Les trois briques se répartissent les rôles ainsi :
- Une passerelle légère pour l’entrée des requêtes et l’authentification.
- Un moteur type
vLLMpour servir les modèles efficacement. - Du GPU cloud à l’heure pour absorber les pics sans surinvestir.
La mise en route, étape par étape
Concrètement, voici l’ordre dans lequel je monte l’ensemble — chaque étape est vérifiable avant de passer à la suivante.
- Provisionner une machine GPU et installer le moteur d’inférence.
- Exposer la passerelle derrière un reverse-proxy avec TLS.

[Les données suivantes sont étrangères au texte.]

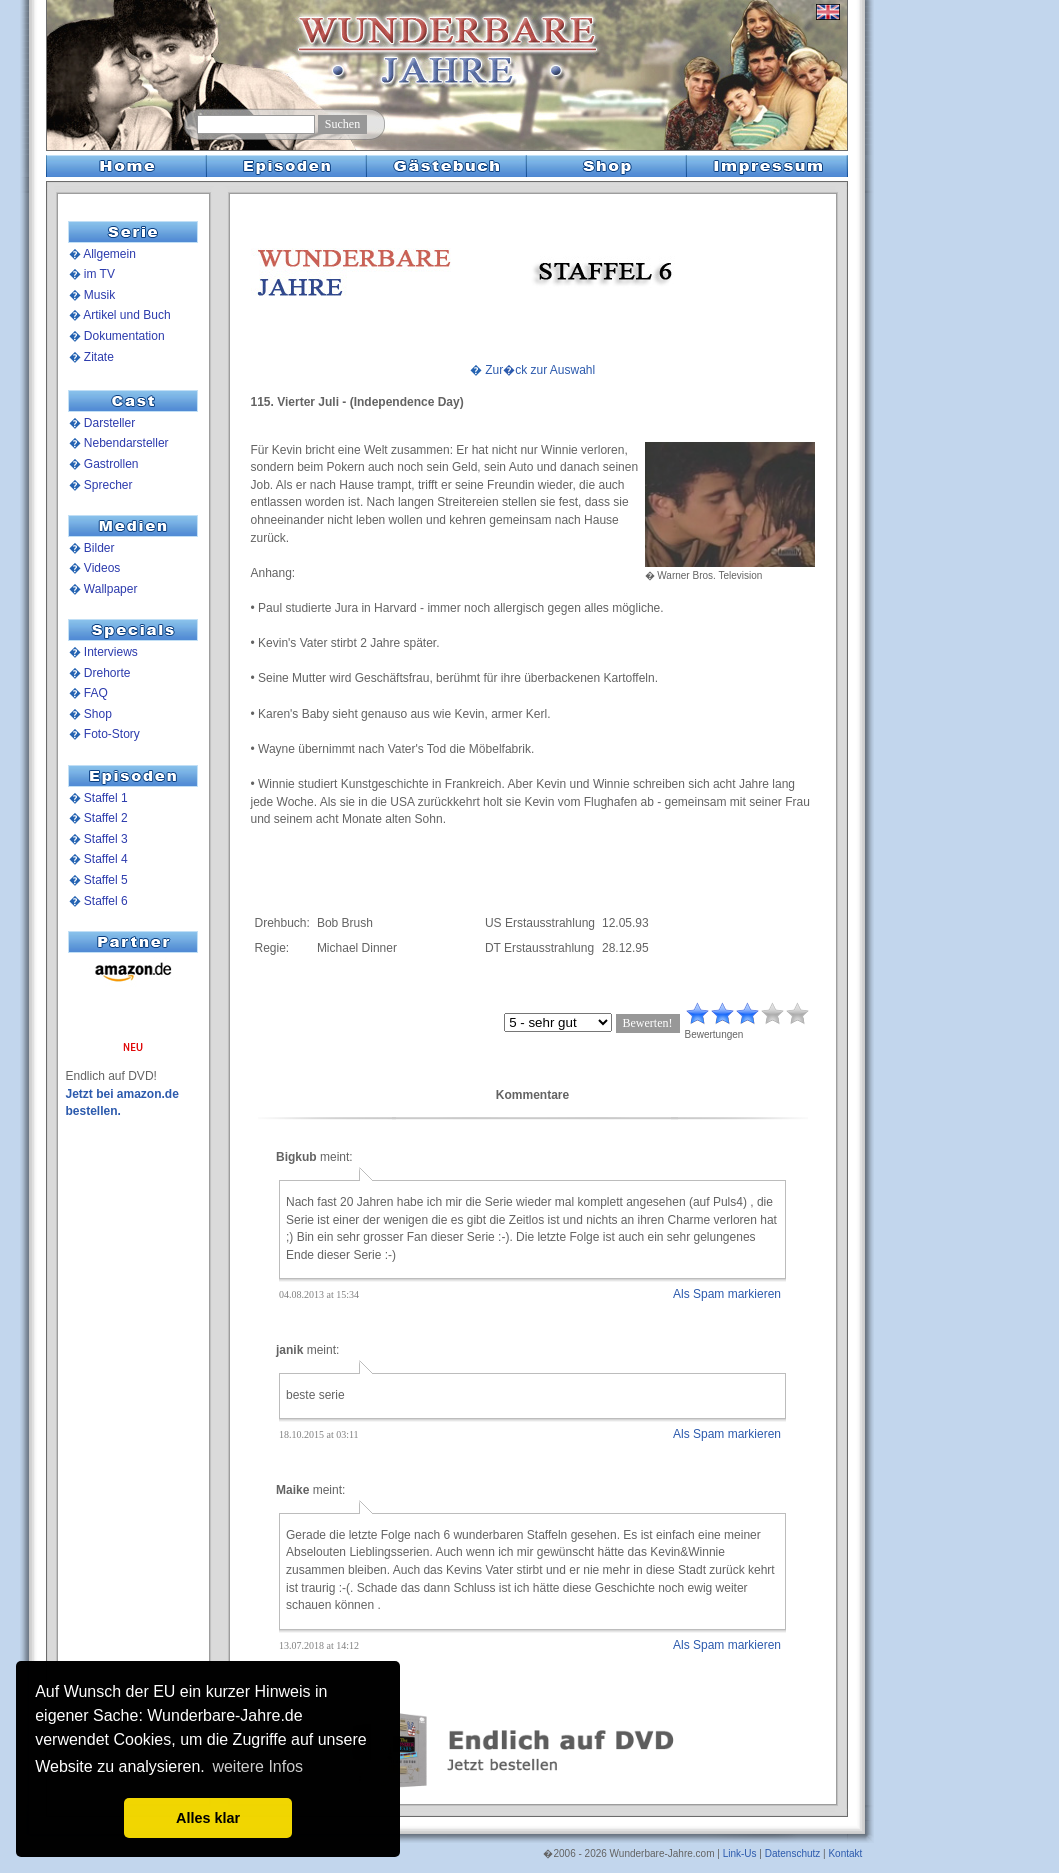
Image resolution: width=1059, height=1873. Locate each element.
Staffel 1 (106, 798)
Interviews (111, 652)
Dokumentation (124, 336)
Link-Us (740, 1853)
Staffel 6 (106, 901)
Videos (102, 568)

- Brancher l’authentification fédérée.
- Router un premier modèle et mesurer la latence.
Bon à savoir
Commencez avec un seul petit modèle. Vous validez toute la chaîne — réseau, auth, inférence — avant d’investir dans du gros GPU. Un Q4_K_M de 7B suffit pour le rodage.
Choisir sa puissance GPU
Le bon dimensionnement dépend du modèle visé et du débit attendu. Ce tableau donne des ordres de grandeur pour démarrer :
| Profil | VRAM | Modèle type | Coût indicatif |
|---|---|---|---|
| Rodage | 12–16 Go | 7B quantifié | ~0,40 €/h |
| Production légère | 24 Go | 13B | ~0,90 €/h |
| Charge soutenue | 48 Go+ | 30B+ | ~2,50 €/h |
Loué à l’heure et éteint hors usage, le poste GPU reste très en-dessous d’un abonnement d’API à volume équivalent.
Router un modèle
Côté passerelle, exposer un modèle tient en quelques lignes de configuration. On déclare le point d’entrée et le moteur cible :
routes:
- path: /v1/chat/completions
upstream: vllm://localhost:8000
model: mistral-7b-q4
auth: required # via identité fédérée
Un simple appel permet ensuite de vérifier que tout répond :
curl https://hub.exemple.fr/v1/chat/completions
-H "Authorization: Bearer $TOKEN"
-d '{"model":"mistral-7b-q4","messages":[{"role":"user","content":"ping"}]}'
L’authentification fédérée
Plutôt qu’un énième système de comptes, je m’appuie sur des identités fédérées (logique ActivityPub). Cohérent avec une philosophie Fediverse : des espaces communautaires, ouverts, non captifs. Pour approfondir, voir le lexique sur les briques d’infrastructure.
Attention
Ne jamais exposer le moteur d’inférence directement sur Internet. Il doit rester derrière la passerelle, qui porte l’authentification et le rate-limiting. Un port 8000 ouvert, c’est une facture GPU offerte au premier venu.
Ce que ça change, au fond
Le gain final n’est pas que technique. C’est de pouvoir dire à un client : vos données restent chez vous, et votre outil ne dépend pas du bon vouloir d’un fournisseur. C’est exactement l’esprit de l’axe Maîtriser : comprendre sa chaîne pour ne plus la subir.